Data to use —
== Segment start ==

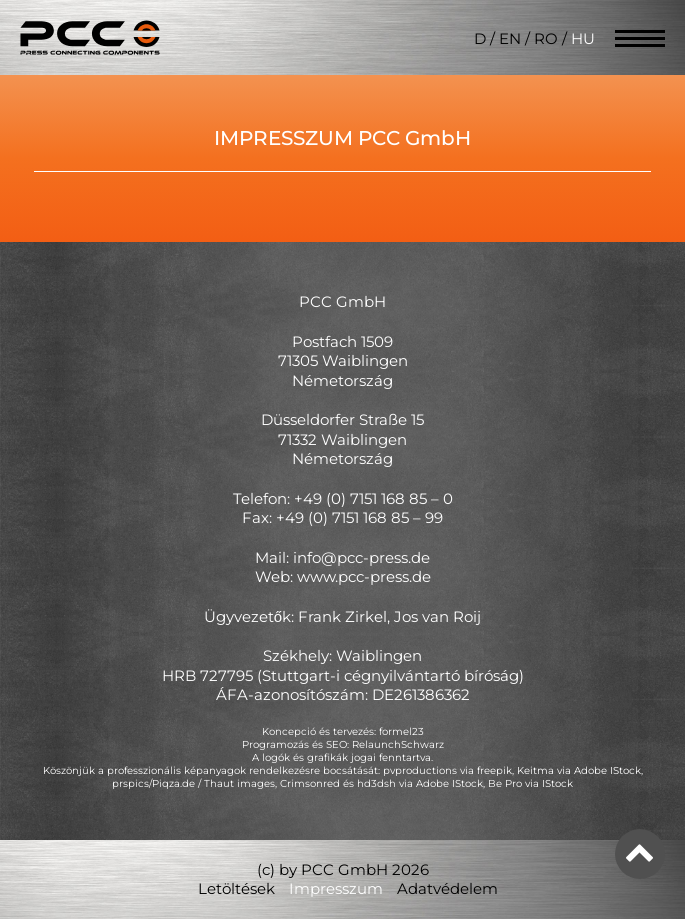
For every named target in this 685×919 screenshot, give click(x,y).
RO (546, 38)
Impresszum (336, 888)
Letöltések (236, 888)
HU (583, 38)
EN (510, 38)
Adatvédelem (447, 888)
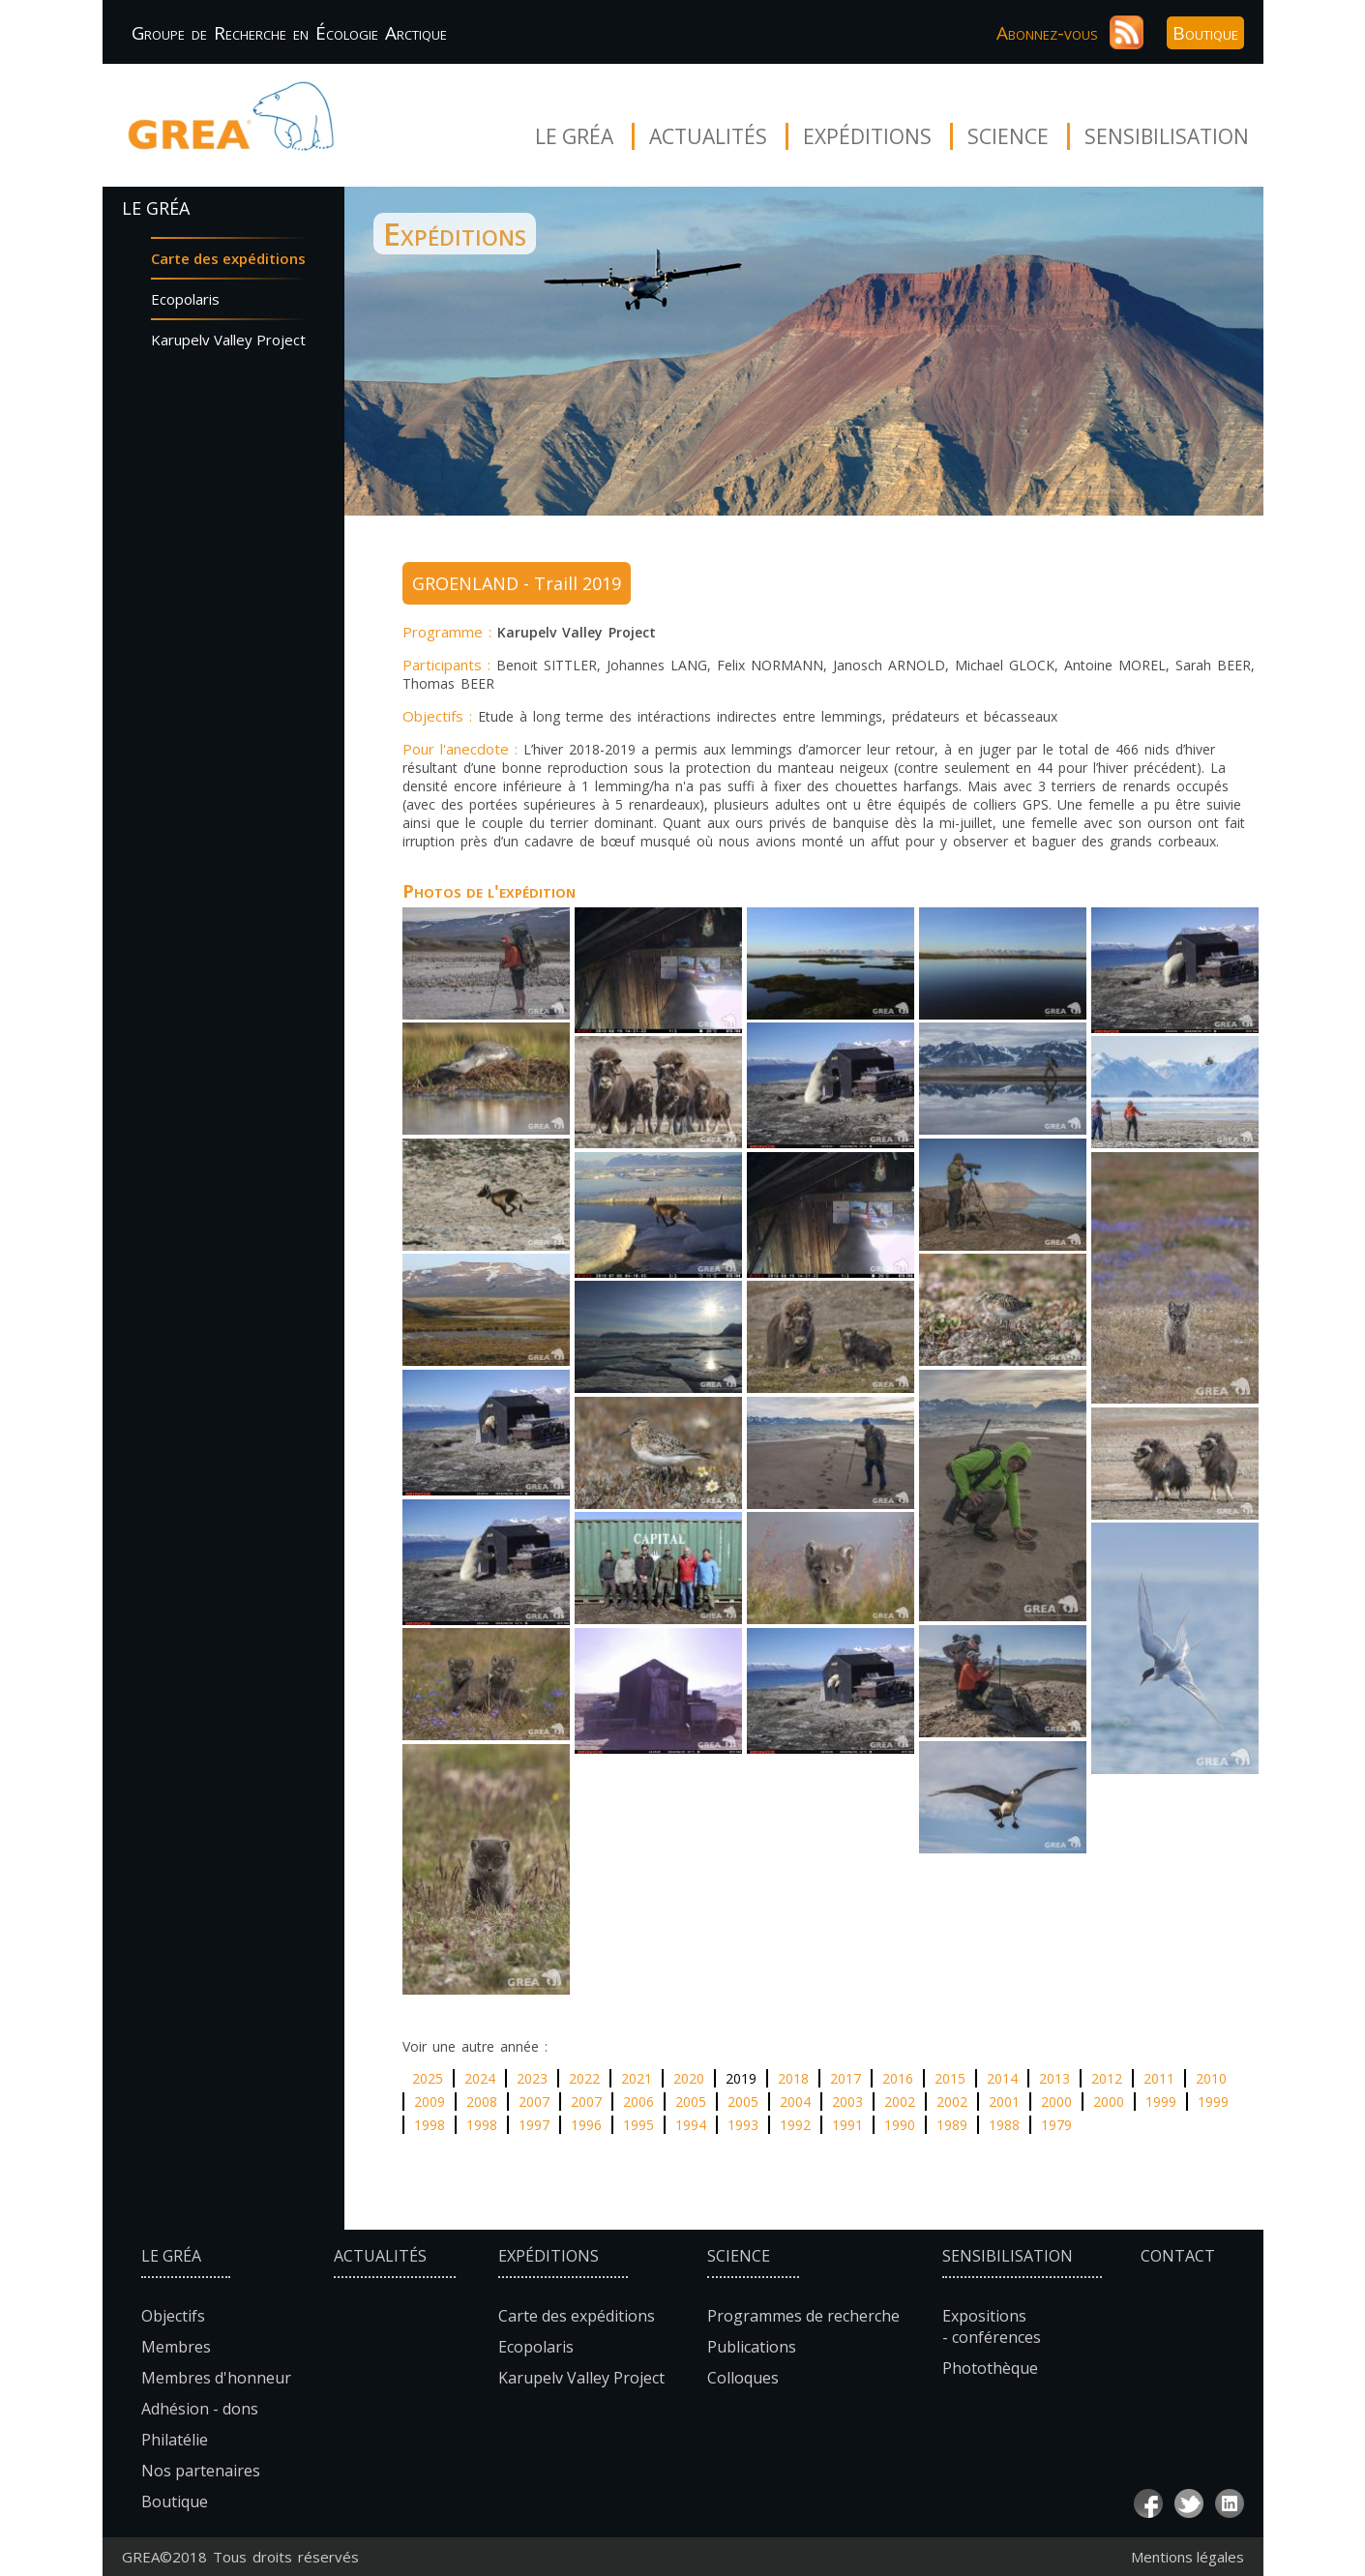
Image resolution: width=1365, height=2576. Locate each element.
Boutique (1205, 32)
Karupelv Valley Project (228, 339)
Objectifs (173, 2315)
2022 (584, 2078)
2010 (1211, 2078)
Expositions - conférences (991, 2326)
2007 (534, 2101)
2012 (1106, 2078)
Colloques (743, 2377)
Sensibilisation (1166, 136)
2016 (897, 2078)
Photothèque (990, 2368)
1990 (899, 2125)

== Segment end ==
== Segment start ==

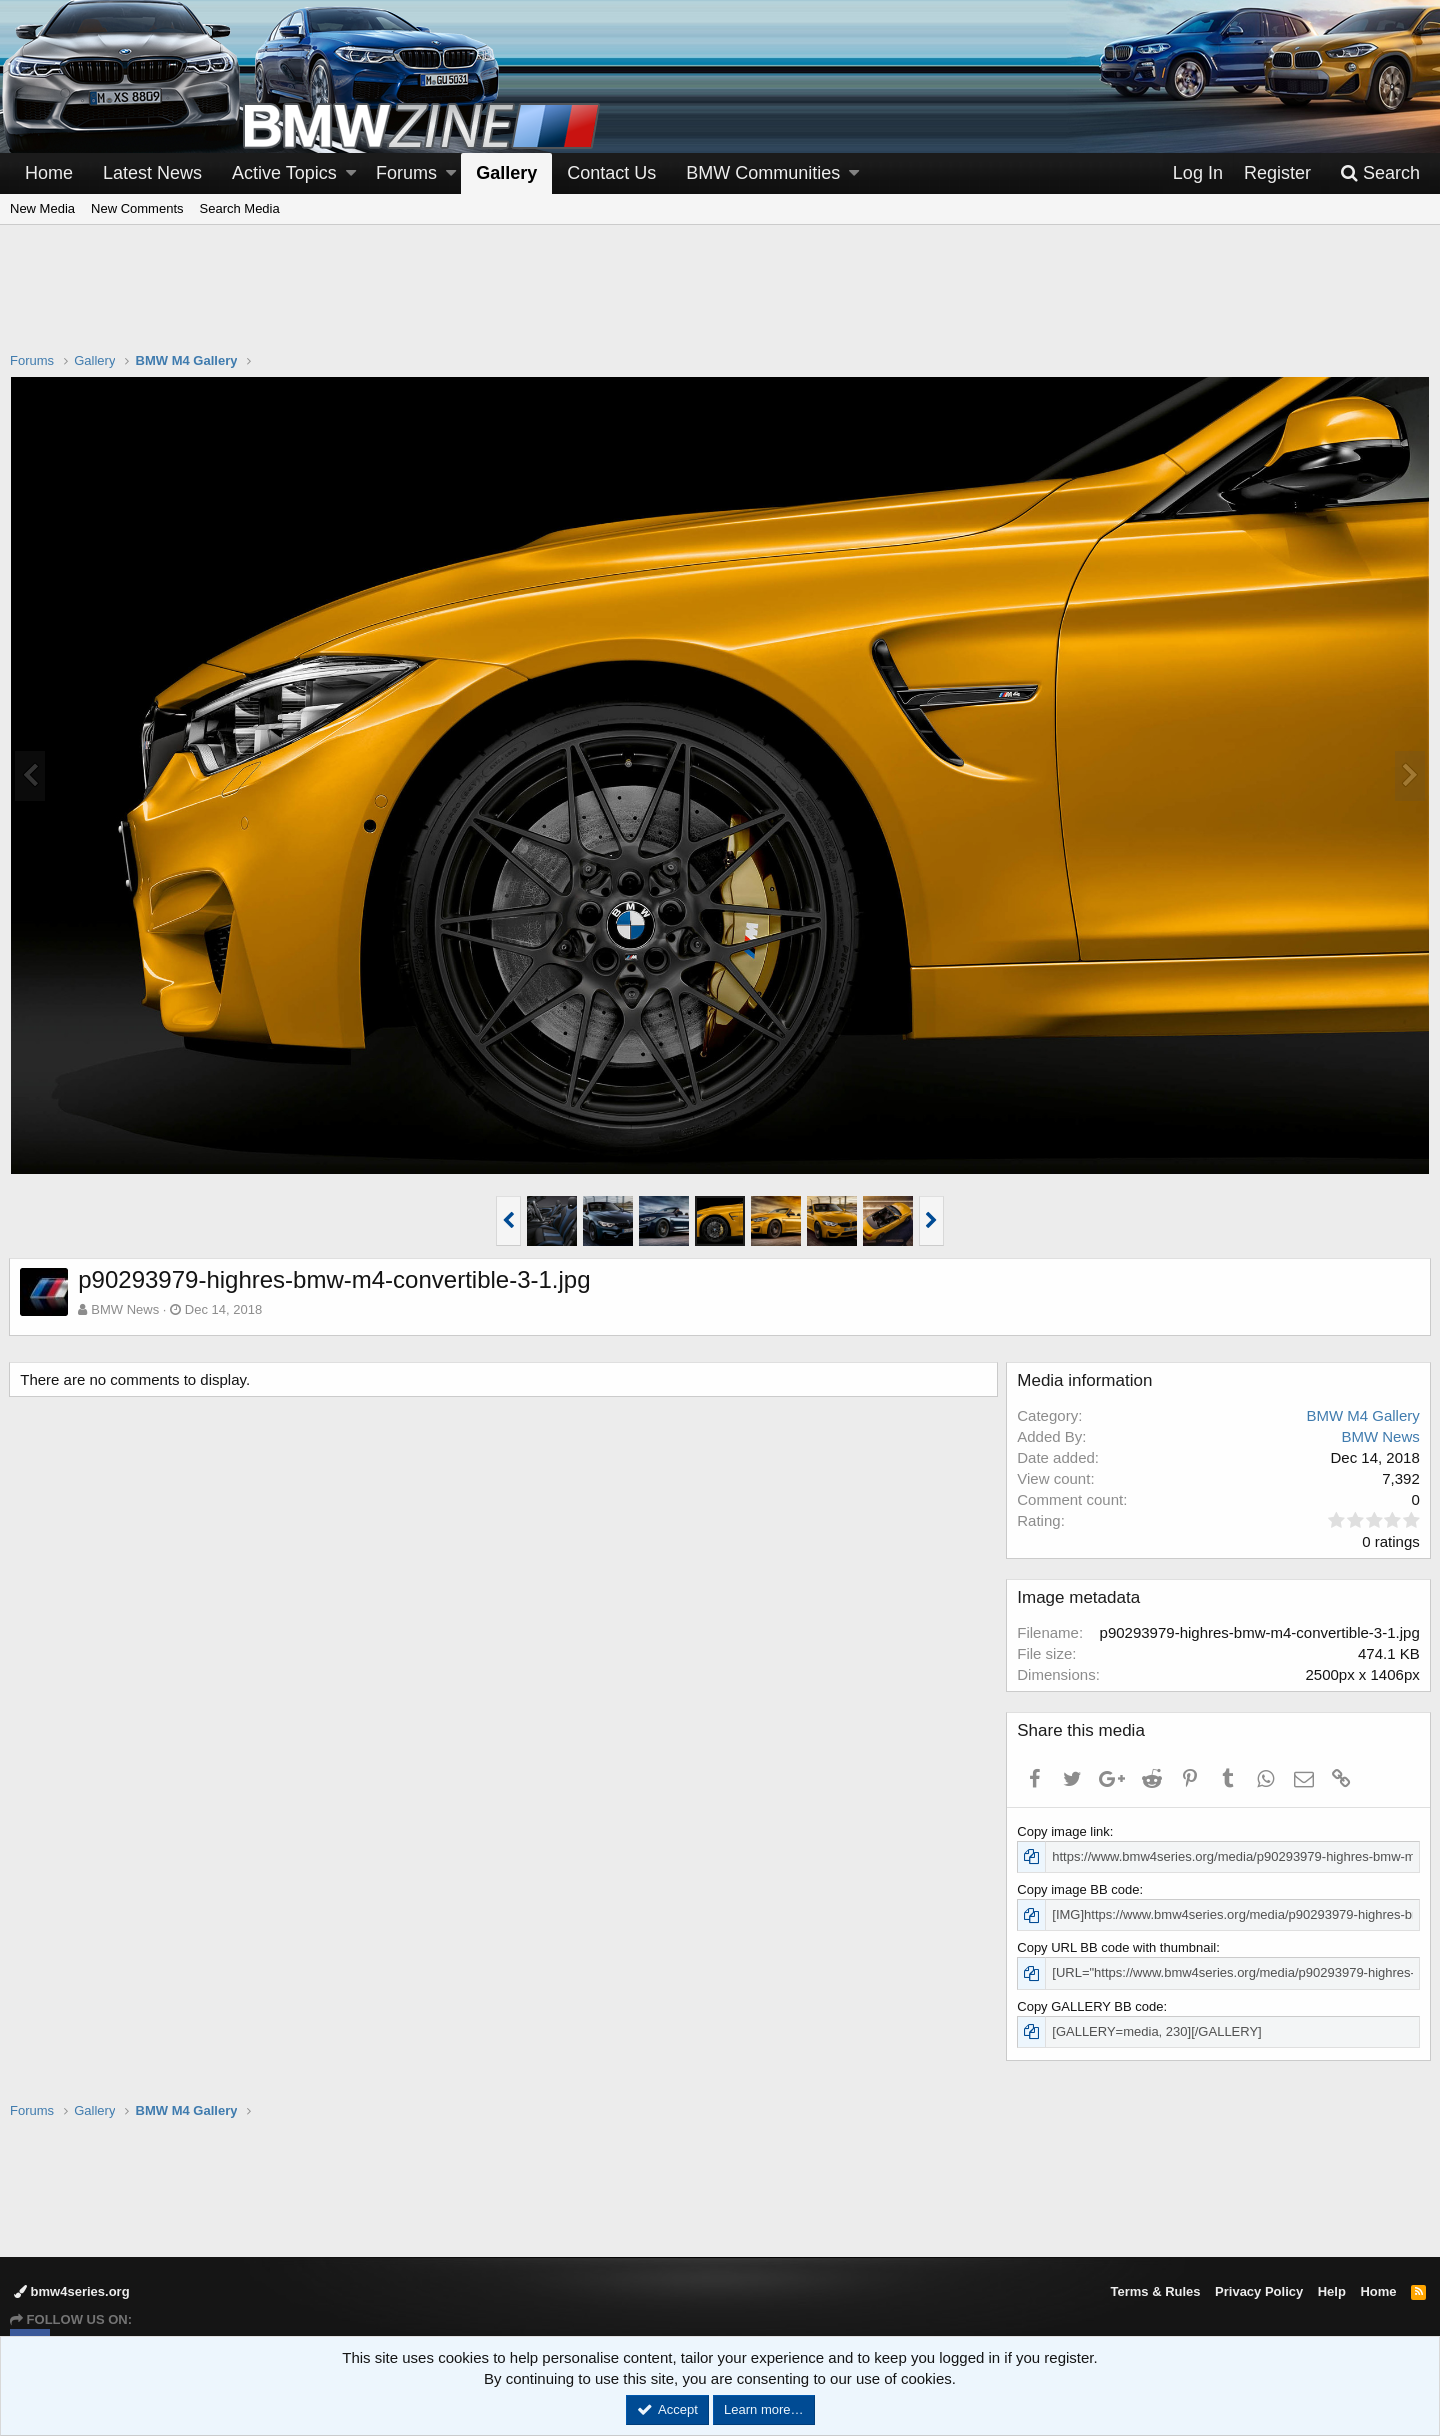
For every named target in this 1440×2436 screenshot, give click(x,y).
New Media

== Segment end ==

What you need to do —
Output exactly the lines of the listing above that start with the one holding "For every named target in this 685×919" and go on through the one holding "1990 (899, 2125)"; leave the pictures out.

Result of this exercise —
For every named target in this 685×919 screenshot, give click(x,y).
RO (546, 38)
Impresszum (336, 888)
Letöltések (236, 888)
HU (583, 38)
EN (510, 38)
Adatvédelem (447, 888)
Image resolution: width=1365, height=2576. Locate each element.
Boutique (1205, 32)
Karupelv Valley Project (228, 339)
Objectifs (173, 2315)
2022 (584, 2078)
2010 (1211, 2078)
Expositions - conférences (991, 2326)
2007 (534, 2101)
2012 (1106, 2078)
Colloques (743, 2377)
Sensibilisation (1166, 136)
2016 (897, 2078)
Photothèque (990, 2368)
1990 (899, 2125)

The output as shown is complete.